WHAT YOU WILL DO:
Up to and including the line bearing "ACEPTAR COOKIES (652, 785)", output every line of the entries exactly as written, starting from the first; pictures stay out.

Saved data entries:

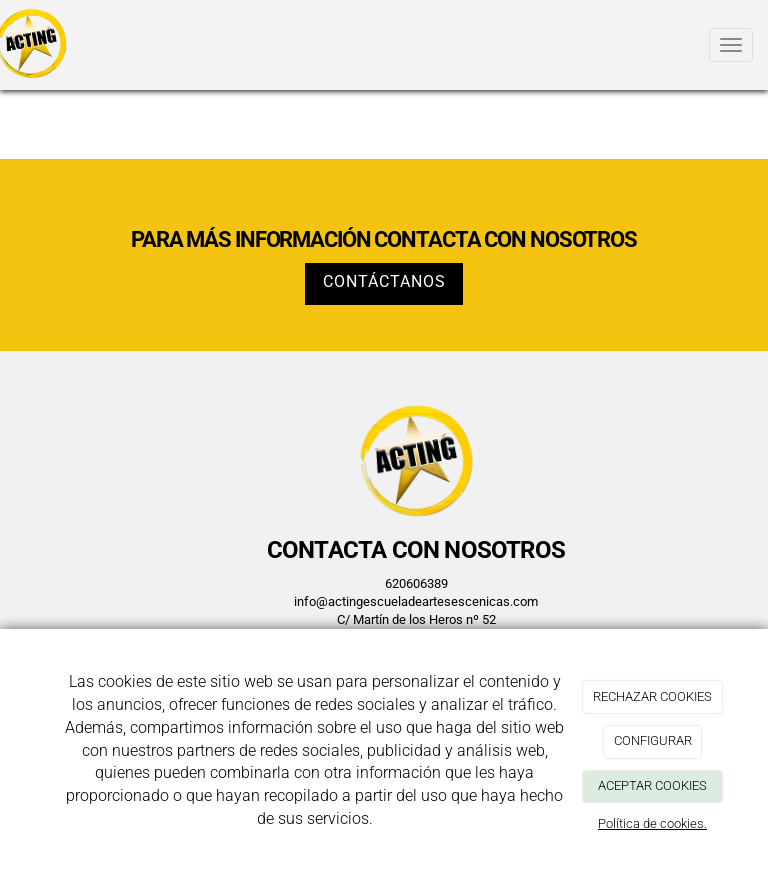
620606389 (416, 583)
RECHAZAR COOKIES (652, 696)
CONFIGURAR (653, 740)
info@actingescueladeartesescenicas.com (416, 601)
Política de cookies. (652, 823)
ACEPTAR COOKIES (652, 785)
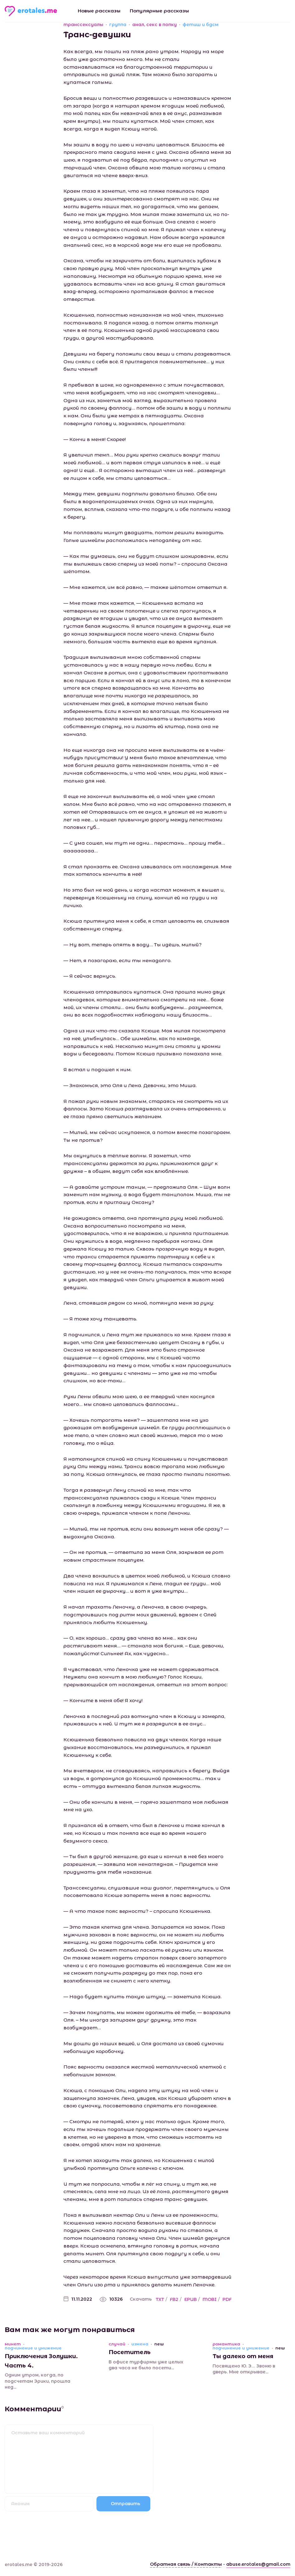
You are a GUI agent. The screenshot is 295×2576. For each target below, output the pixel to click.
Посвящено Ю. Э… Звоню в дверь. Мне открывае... (244, 2369)
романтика (226, 2344)
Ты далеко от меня (243, 2356)
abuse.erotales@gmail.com (258, 2564)
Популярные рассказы (159, 11)
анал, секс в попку (154, 24)
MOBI (210, 2299)
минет (13, 2344)
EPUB (190, 2299)
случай (117, 2344)
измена (139, 2344)
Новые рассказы (99, 11)
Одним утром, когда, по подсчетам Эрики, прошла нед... (37, 2381)
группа (117, 24)
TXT (160, 2299)
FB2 (174, 2299)
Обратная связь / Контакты (186, 2564)
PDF (227, 2299)
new (159, 2344)
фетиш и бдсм (200, 24)
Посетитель (130, 2352)
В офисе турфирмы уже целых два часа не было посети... (146, 2365)
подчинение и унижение (33, 2348)
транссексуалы (83, 24)
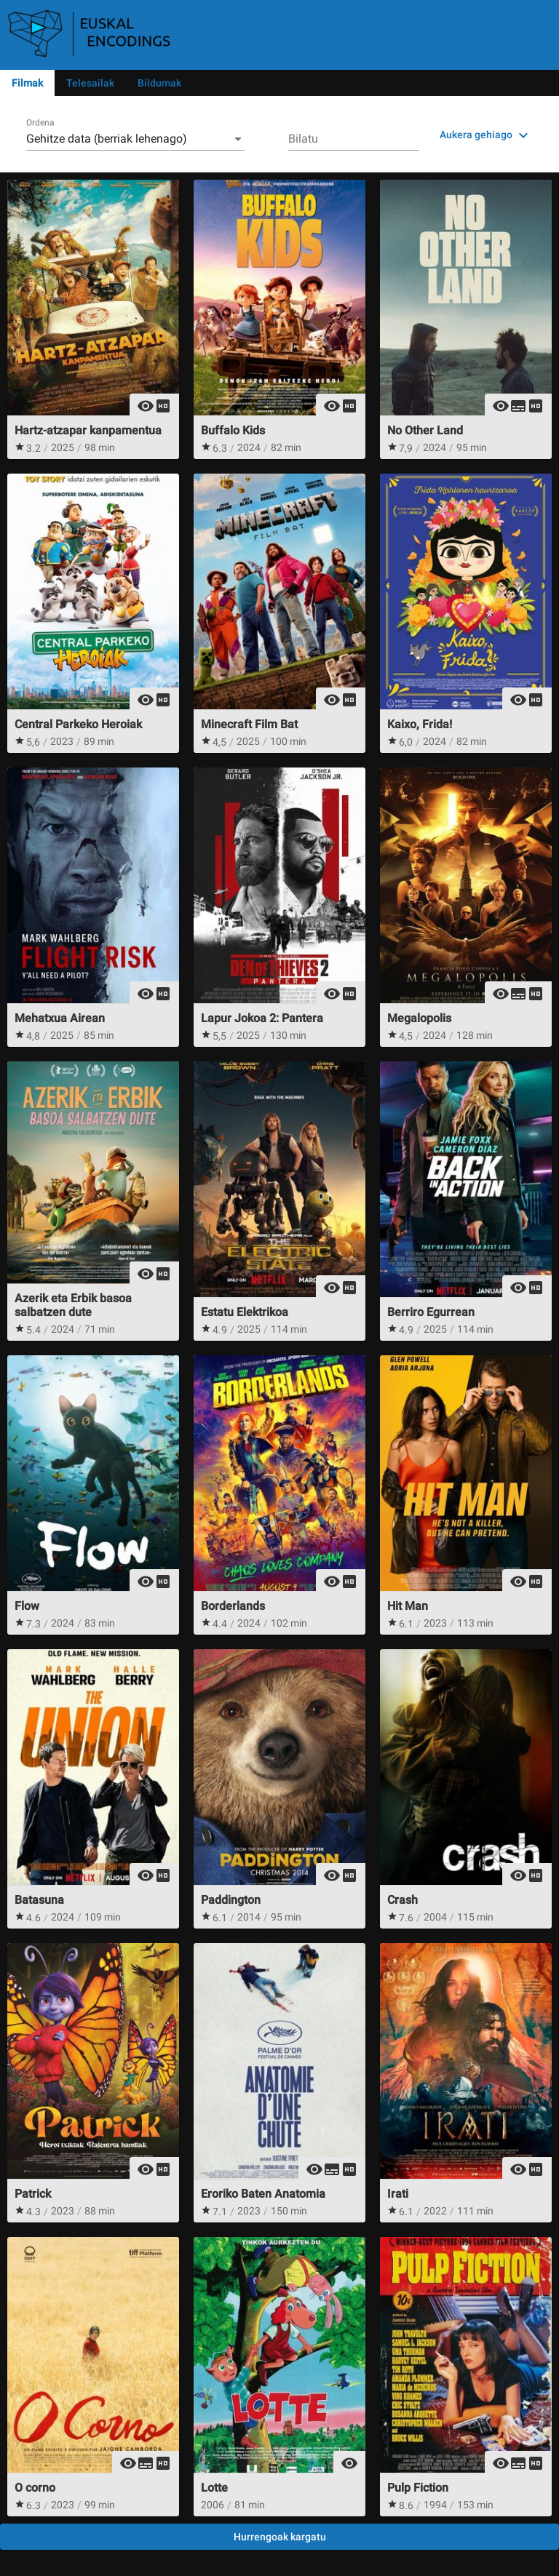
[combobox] (135, 138)
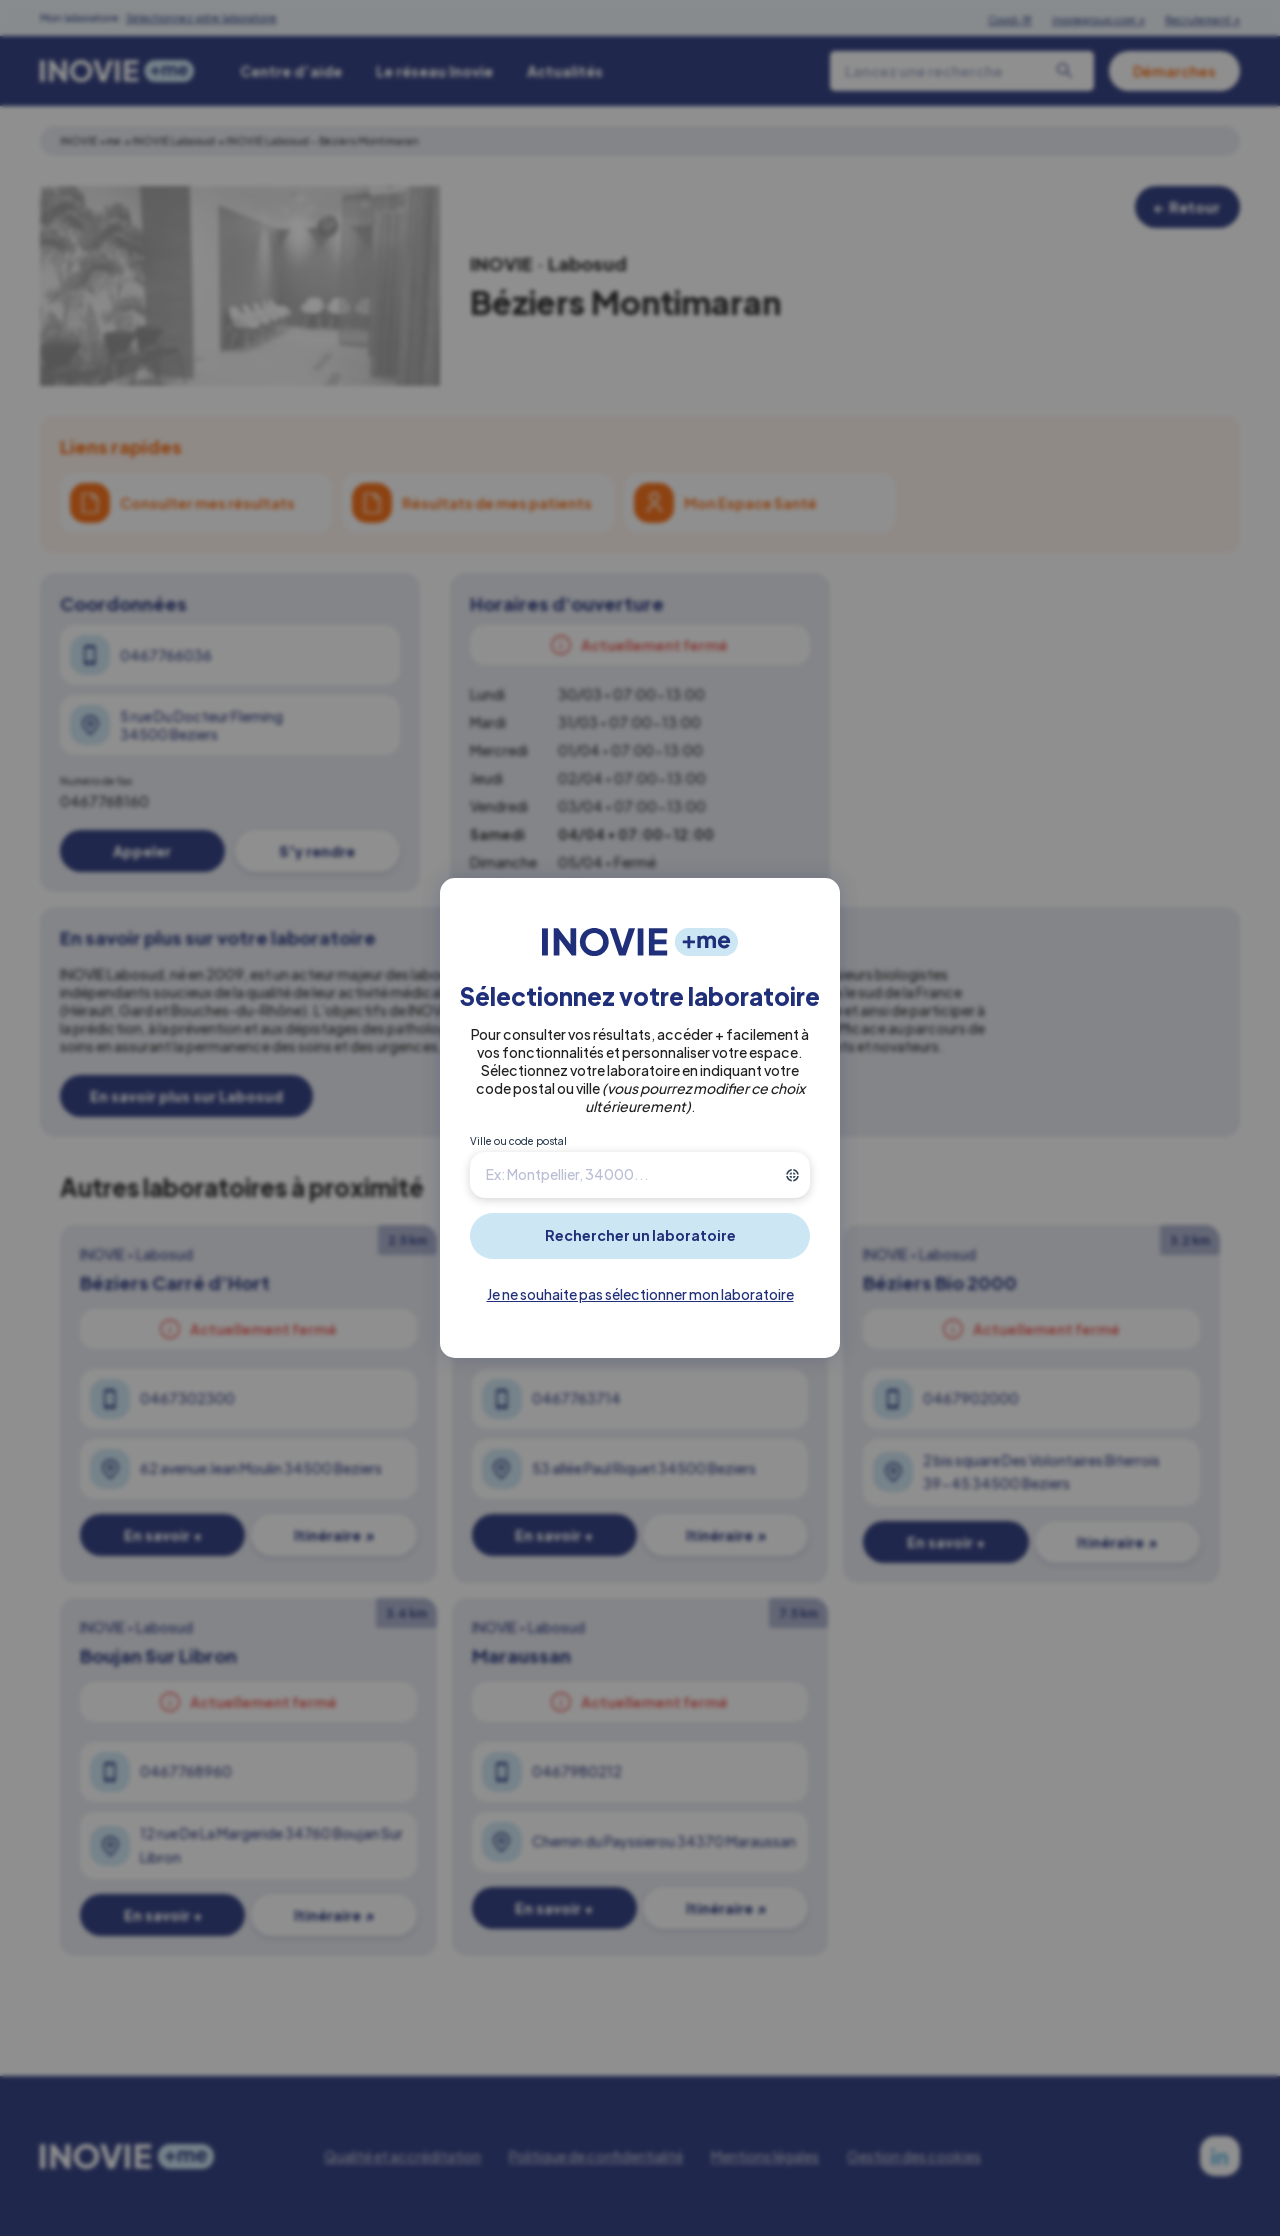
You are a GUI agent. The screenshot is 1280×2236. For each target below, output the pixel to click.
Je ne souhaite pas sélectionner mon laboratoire (640, 1294)
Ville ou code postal (518, 1141)
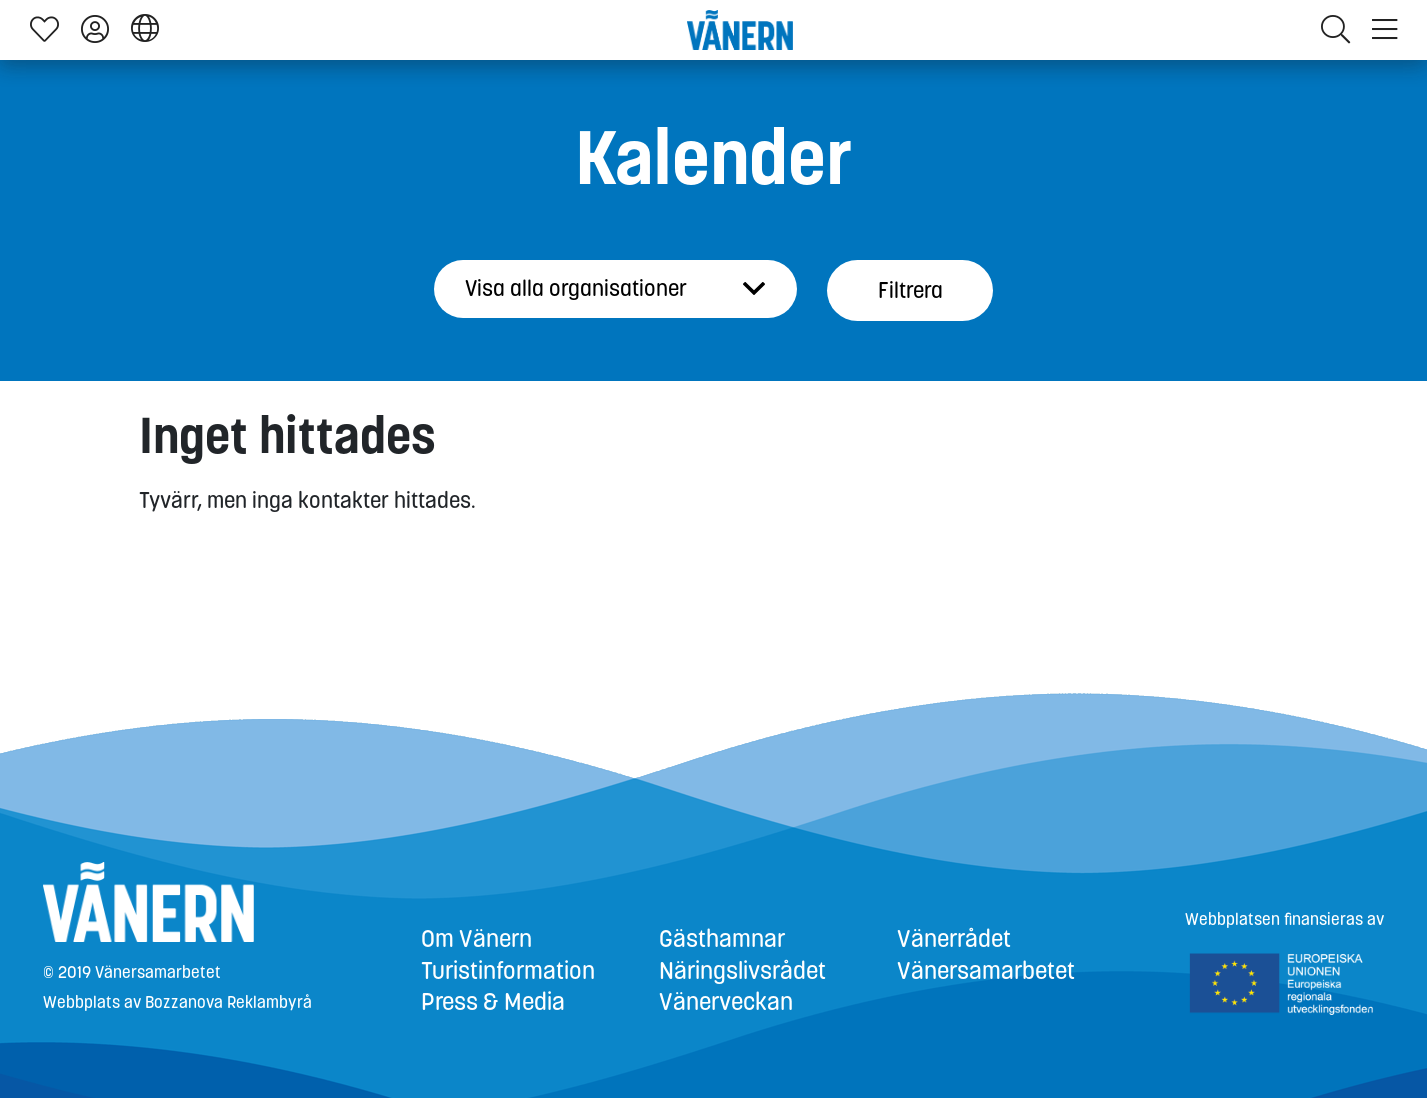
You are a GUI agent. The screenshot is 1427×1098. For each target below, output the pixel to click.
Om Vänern (476, 939)
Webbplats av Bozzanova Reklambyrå (177, 1002)
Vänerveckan (726, 1002)
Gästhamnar (722, 939)
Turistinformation (508, 971)
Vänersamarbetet (986, 971)
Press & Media (493, 1002)
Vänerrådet (954, 939)
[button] (145, 29)
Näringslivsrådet (742, 971)
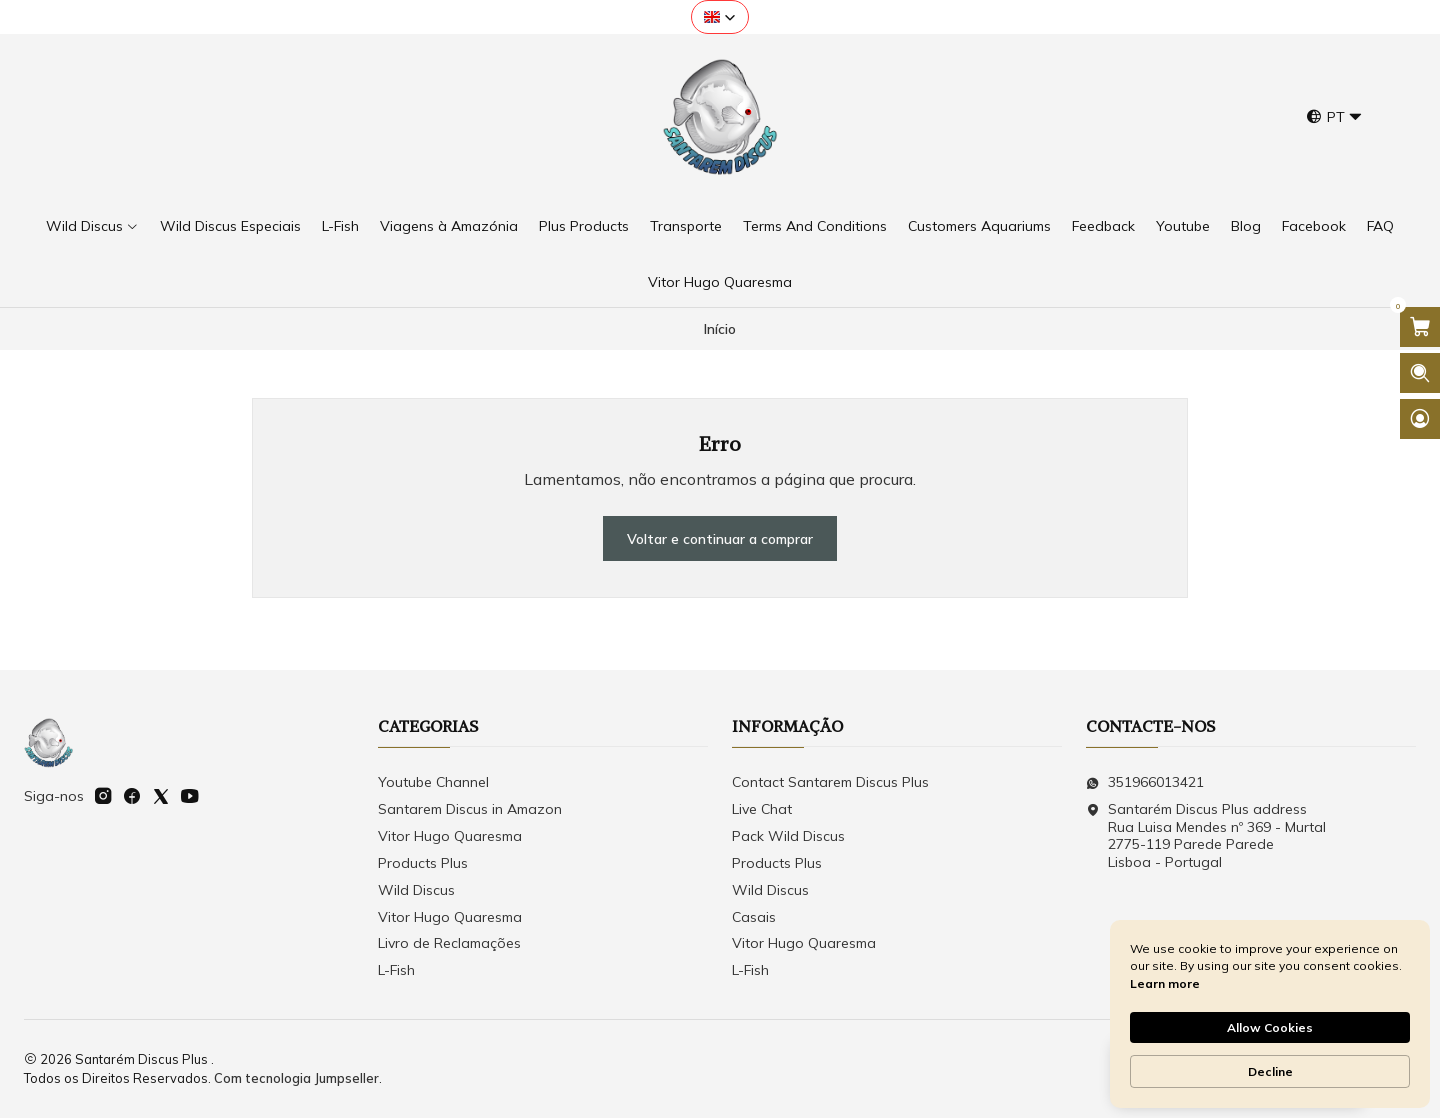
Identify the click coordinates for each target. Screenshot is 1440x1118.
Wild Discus (416, 890)
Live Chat (762, 809)
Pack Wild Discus (788, 836)
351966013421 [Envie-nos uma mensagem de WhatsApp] (1145, 782)
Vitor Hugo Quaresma (450, 836)
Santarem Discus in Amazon (470, 809)
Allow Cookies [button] (1270, 1027)
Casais (754, 917)
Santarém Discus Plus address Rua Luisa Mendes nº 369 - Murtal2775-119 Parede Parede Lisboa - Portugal (1206, 835)
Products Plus (423, 863)
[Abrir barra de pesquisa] (1420, 373)
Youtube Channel (433, 782)
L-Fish (396, 970)
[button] (720, 17)
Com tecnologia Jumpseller (296, 1078)
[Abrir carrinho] (1420, 327)
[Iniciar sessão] (1420, 419)
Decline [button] (1270, 1071)
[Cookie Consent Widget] (1270, 1014)
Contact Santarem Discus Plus (830, 782)
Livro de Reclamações (449, 943)
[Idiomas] (1334, 117)
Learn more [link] (1165, 983)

SOLUTION FOR THIS PROBLEM:
620606389 (416, 583)
RECHAZAR COOKIES (652, 696)
CONFIGURAR (653, 740)
info@actingescueladeartesescenicas.com (416, 601)
Política de cookies. (652, 823)
ACEPTAR COOKIES (652, 785)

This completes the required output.